= WHAT IS NEEDED =
Could you return the data that follows exactly, minus the images?

= RECORDS TO USE =

>>>>>

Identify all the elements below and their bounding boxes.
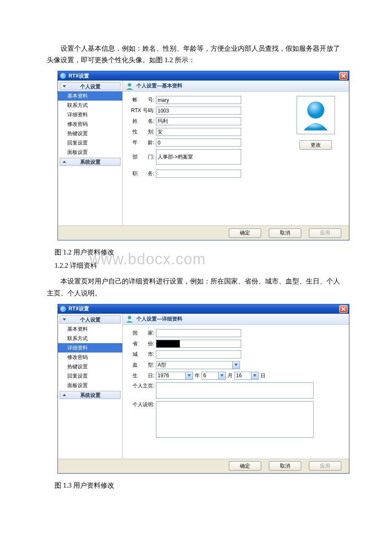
sidebar-item-contact[interactable]: 联系方式 xyxy=(58,334,122,343)
dialog-footer: 确定 取消 应用 xyxy=(58,459,349,473)
label-home: 个人主页: xyxy=(128,382,156,390)
label-age: 年 龄: xyxy=(128,139,156,146)
label-country: 国 家: xyxy=(128,330,156,337)
ok-button[interactable]: 确定 xyxy=(229,461,261,471)
settings-dialog-basic: RTX设置 个人设置 基本资料 联系方式 详细资料 修改密码 热键设置 回复设置… xyxy=(58,71,349,240)
app-icon xyxy=(60,73,66,79)
sidebar-item-detail[interactable]: 详细资料 xyxy=(58,110,122,119)
subsection-heading: 1.2.2 详细资料 xyxy=(55,261,345,270)
city-field[interactable] xyxy=(156,350,241,358)
label-rtx: RTX 号码: xyxy=(128,107,156,114)
account-field[interactable] xyxy=(156,96,241,104)
birth-year-select[interactable] xyxy=(156,372,186,380)
province-field[interactable] xyxy=(156,340,241,348)
label-desc: 个人说明: xyxy=(128,401,156,408)
dropdown-icon[interactable] xyxy=(251,372,259,380)
titlebar-text: RTX设置 xyxy=(69,72,89,80)
description-field[interactable] xyxy=(156,401,314,438)
unit-month: 月 xyxy=(228,372,233,379)
figure-caption-1: 图 1.2 用户资料修改 xyxy=(55,248,345,257)
dropdown-icon[interactable] xyxy=(185,372,193,380)
sidebar-item-panel[interactable]: 面板设置 xyxy=(58,147,122,157)
job-field[interactable] xyxy=(156,170,241,178)
sidebar: 个人设置 基本资料 联系方式 详细资料 修改密码 热键设置 回复设置 面板设置 … xyxy=(58,314,123,459)
svg-point-1 xyxy=(307,101,324,119)
label-birth: 生 日: xyxy=(128,372,156,379)
blood-select[interactable] xyxy=(156,361,233,369)
chevron-down-icon xyxy=(63,318,66,321)
chevron-down-icon xyxy=(63,85,66,87)
label-city: 城 市: xyxy=(128,351,156,358)
sidebar-item-hotkey[interactable]: 热键设置 xyxy=(58,362,122,371)
sidebar-item-basic[interactable]: 基本资料 xyxy=(58,91,122,101)
app-icon xyxy=(60,306,66,312)
cancel-button[interactable]: 取消 xyxy=(269,461,301,471)
unit-day: 日 xyxy=(260,372,265,379)
dropdown-icon[interactable] xyxy=(218,372,226,380)
name-field[interactable] xyxy=(156,117,241,125)
svg-point-0 xyxy=(128,83,131,87)
content-header: 个人设置—基本资料 xyxy=(123,81,349,92)
label-province: 省 份: xyxy=(128,340,156,347)
close-icon[interactable] xyxy=(339,305,348,313)
country-field[interactable] xyxy=(156,329,241,337)
sidebar-hdr-system[interactable]: 系统设置 xyxy=(60,391,121,399)
avatar-image xyxy=(297,96,335,134)
chevron-up-icon xyxy=(63,394,66,396)
apply-button[interactable]: 应用 xyxy=(309,228,341,238)
intro-text: 设置个人基本信息，例如：姓名、性别、年龄等，方便企业内部人员查找，假如服务器开放… xyxy=(47,43,345,66)
dept-field[interactable] xyxy=(156,149,241,165)
content-header: 个人设置—详细资料 xyxy=(123,314,349,325)
sidebar-item-reply[interactable]: 回复设置 xyxy=(58,138,122,147)
apply-button[interactable]: 应用 xyxy=(309,461,341,471)
sidebar-item-reply[interactable]: 回复设置 xyxy=(58,371,122,381)
sidebar-item-password[interactable]: 修改密码 xyxy=(58,353,122,362)
label-job: 职 务: xyxy=(128,170,156,177)
homepage-field[interactable] xyxy=(156,382,314,399)
label-name: 姓 名: xyxy=(128,118,156,125)
sidebar-item-panel[interactable]: 面板设置 xyxy=(58,381,122,390)
sidebar-hdr-personal[interactable]: 个人设置 xyxy=(60,315,121,324)
dropdown-icon[interactable] xyxy=(232,361,240,369)
person-icon xyxy=(125,82,134,90)
cancel-button[interactable]: 取消 xyxy=(269,228,301,238)
content-pane: 个人设置—详细资料 国 家: 省 份: 城 市: 血 型: 生 日: 年 月 日 xyxy=(123,314,349,459)
sidebar: 个人设置 基本资料 联系方式 详细资料 修改密码 热键设置 回复设置 面板设置 … xyxy=(58,81,123,225)
label-blood: 血 型: xyxy=(128,361,156,369)
sidebar-hdr-personal[interactable]: 个人设置 xyxy=(60,82,121,90)
chevron-up-icon xyxy=(63,161,66,163)
gender-field[interactable] xyxy=(156,128,241,136)
sidebar-hdr-system[interactable]: 系统设置 xyxy=(60,158,121,166)
age-field[interactable] xyxy=(156,139,241,147)
content-pane: 个人设置—基本资料 帐 号: RTX 号码: 姓 名: 性 别: 年 龄: 部 … xyxy=(123,81,349,225)
sidebar-item-contact[interactable]: 联系方式 xyxy=(58,101,122,110)
sidebar-item-hotkey[interactable]: 热键设置 xyxy=(58,129,122,138)
dialog-footer: 确定 取消 应用 xyxy=(58,225,349,240)
detail-text: 本设置页对用户自己的详细资料进行设置，例如：所在国家、省份、城市、血型、生日、个… xyxy=(47,275,345,298)
svg-point-2 xyxy=(128,316,131,319)
rtx-field[interactable] xyxy=(156,107,241,115)
person-icon xyxy=(125,315,134,323)
unit-year: 年 xyxy=(195,372,200,379)
sidebar-item-detail[interactable]: 详细资料 xyxy=(58,343,122,353)
label-gender: 性 别: xyxy=(128,128,156,136)
sidebar-item-password[interactable]: 修改密码 xyxy=(58,119,122,129)
label-dept: 部 门: xyxy=(128,153,156,161)
ok-button[interactable]: 确定 xyxy=(229,228,261,238)
close-icon[interactable] xyxy=(339,72,348,80)
settings-dialog-detail: RTX设置 个人设置 基本资料 联系方式 详细资料 修改密码 热键设置 回复设置… xyxy=(58,304,349,474)
label-account: 帐 号: xyxy=(128,96,156,104)
sidebar-item-basic[interactable]: 基本资料 xyxy=(58,324,122,334)
figure-caption-2: 图 1.3 用户资料修改 xyxy=(55,481,345,490)
birth-month-select[interactable] xyxy=(202,372,219,380)
titlebar-text: RTX设置 xyxy=(69,305,89,312)
change-avatar-button[interactable]: 更改 xyxy=(300,140,332,150)
birth-day-select[interactable] xyxy=(234,372,251,380)
titlebar[interactable]: RTX设置 xyxy=(58,304,349,314)
titlebar[interactable]: RTX设置 xyxy=(58,71,349,81)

<<<<<

= COMPLETED TASK =
Identify all the elements below and their bounding boxes.
sidebar-item-contact[interactable]: 联系方式 xyxy=(58,334,122,343)
dialog-footer: 确定 取消 应用 xyxy=(58,459,349,473)
label-home: 个人主页: xyxy=(128,382,156,390)
label-age: 年 龄: xyxy=(128,139,156,146)
label-country: 国 家: xyxy=(128,330,156,337)
ok-button[interactable]: 确定 xyxy=(229,461,261,471)
settings-dialog-basic: RTX设置 个人设置 基本资料 联系方式 详细资料 修改密码 热键设置 回复设置… xyxy=(58,71,349,240)
app-icon xyxy=(60,73,66,79)
sidebar-item-detail[interactable]: 详细资料 xyxy=(58,110,122,119)
subsection-heading: 1.2.2 详细资料 xyxy=(55,261,345,270)
city-field[interactable] xyxy=(156,350,241,358)
label-rtx: RTX 号码: xyxy=(128,107,156,114)
account-field[interactable] xyxy=(156,96,241,104)
birth-year-select[interactable] xyxy=(156,372,186,380)
province-field[interactable] xyxy=(156,340,241,348)
label-desc: 个人说明: xyxy=(128,401,156,408)
dropdown-icon[interactable] xyxy=(251,372,259,380)
titlebar-text: RTX设置 xyxy=(69,72,89,80)
description-field[interactable] xyxy=(156,401,314,438)
unit-month: 月 xyxy=(228,372,233,379)
figure-caption-1: 图 1.2 用户资料修改 xyxy=(55,248,345,257)
dropdown-icon[interactable] xyxy=(185,372,193,380)
sidebar-item-panel[interactable]: 面板设置 xyxy=(58,147,122,157)
job-field[interactable] xyxy=(156,170,241,178)
sidebar: 个人设置 基本资料 联系方式 详细资料 修改密码 热键设置 回复设置 面板设置 … xyxy=(58,314,123,459)
svg-point-1 xyxy=(307,101,324,119)
label-birth: 生 日: xyxy=(128,372,156,379)
blood-select[interactable] xyxy=(156,361,233,369)
chevron-down-icon xyxy=(63,318,66,321)
chevron-down-icon xyxy=(63,85,66,87)
label-city: 城 市: xyxy=(128,351,156,358)
sidebar-item-hotkey[interactable]: 热键设置 xyxy=(58,362,122,371)
sidebar-item-basic[interactable]: 基本资料 xyxy=(58,91,122,101)
app-icon xyxy=(60,306,66,312)
cancel-button[interactable]: 取消 xyxy=(269,461,301,471)
unit-day: 日 xyxy=(260,372,265,379)
dropdown-icon[interactable] xyxy=(218,372,226,380)
name-field[interactable] xyxy=(156,117,241,125)
svg-point-0 xyxy=(128,83,131,87)
content-header: 个人设置—基本资料 xyxy=(123,81,349,92)
label-province: 省 份: xyxy=(128,340,156,347)
close-icon[interactable] xyxy=(339,305,348,313)
country-field[interactable] xyxy=(156,329,241,337)
sidebar-hdr-system[interactable]: 系统设置 xyxy=(60,391,121,399)
avatar-image xyxy=(297,96,335,134)
chevron-up-icon xyxy=(63,394,66,396)
apply-button[interactable]: 应用 xyxy=(309,228,341,238)
intro-text: 设置个人基本信息，例如：姓名、性别、年龄等，方便企业内部人员查找，假如服务器开放… xyxy=(47,43,345,66)
dept-field[interactable] xyxy=(156,149,241,165)
content-header: 个人设置—详细资料 xyxy=(123,314,349,325)
sidebar-item-reply[interactable]: 回复设置 xyxy=(58,138,122,147)
apply-button[interactable]: 应用 xyxy=(309,461,341,471)
sidebar-item-reply[interactable]: 回复设置 xyxy=(58,371,122,381)
sidebar-item-password[interactable]: 修改密码 xyxy=(58,353,122,362)
label-job: 职 务: xyxy=(128,170,156,177)
homepage-field[interactable] xyxy=(156,382,314,399)
label-name: 姓 名: xyxy=(128,118,156,125)
sidebar-item-panel[interactable]: 面板设置 xyxy=(58,381,122,390)
sidebar-hdr-personal[interactable]: 个人设置 xyxy=(60,315,121,324)
dropdown-icon[interactable] xyxy=(232,361,240,369)
person-icon xyxy=(125,82,134,90)
cancel-button[interactable]: 取消 xyxy=(269,228,301,238)
content-pane: 个人设置—详细资料 国 家: 省 份: 城 市: 血 型: 生 日: 年 月 日 xyxy=(123,314,349,459)
sidebar: 个人设置 基本资料 联系方式 详细资料 修改密码 热键设置 回复设置 面板设置 … xyxy=(58,81,123,225)
label-blood: 血 型: xyxy=(128,361,156,369)
sidebar-hdr-personal[interactable]: 个人设置 xyxy=(60,82,121,90)
chevron-up-icon xyxy=(63,161,66,163)
gender-field[interactable] xyxy=(156,128,241,136)
sidebar-hdr-system[interactable]: 系统设置 xyxy=(60,158,121,166)
age-field[interactable] xyxy=(156,139,241,147)
content-pane: 个人设置—基本资料 帐 号: RTX 号码: 姓 名: 性 别: 年 龄: 部 … xyxy=(123,81,349,225)
sidebar-item-contact[interactable]: 联系方式 xyxy=(58,101,122,110)
sidebar-item-hotkey[interactable]: 热键设置 xyxy=(58,129,122,138)
dialog-footer: 确定 取消 应用 xyxy=(58,225,349,240)
detail-text: 本设置页对用户自己的详细资料进行设置，例如：所在国家、省份、城市、血型、生日、个… xyxy=(47,275,345,298)
svg-point-2 xyxy=(128,316,131,319)
rtx-field[interactable] xyxy=(156,107,241,115)
person-icon xyxy=(125,315,134,323)
unit-year: 年 xyxy=(195,372,200,379)
sidebar-item-detail[interactable]: 详细资料 xyxy=(58,343,122,353)
label-gender: 性 别: xyxy=(128,128,156,136)
sidebar-item-password[interactable]: 修改密码 xyxy=(58,119,122,129)
label-dept: 部 门: xyxy=(128,153,156,161)
ok-button[interactable]: 确定 xyxy=(229,228,261,238)
close-icon[interactable] xyxy=(339,72,348,80)
settings-dialog-detail: RTX设置 个人设置 基本资料 联系方式 详细资料 修改密码 热键设置 回复设置… xyxy=(58,304,349,474)
label-account: 帐 号: xyxy=(128,96,156,104)
sidebar-item-basic[interactable]: 基本资料 xyxy=(58,324,122,334)
figure-caption-2: 图 1.3 用户资料修改 xyxy=(55,481,345,490)
birth-month-select[interactable] xyxy=(202,372,219,380)
titlebar-text: RTX设置 xyxy=(69,305,89,312)
change-avatar-button[interactable]: 更改 xyxy=(300,140,332,150)
birth-day-select[interactable] xyxy=(234,372,251,380)
titlebar[interactable]: RTX设置 xyxy=(58,304,349,314)
titlebar[interactable]: RTX设置 xyxy=(58,71,349,81)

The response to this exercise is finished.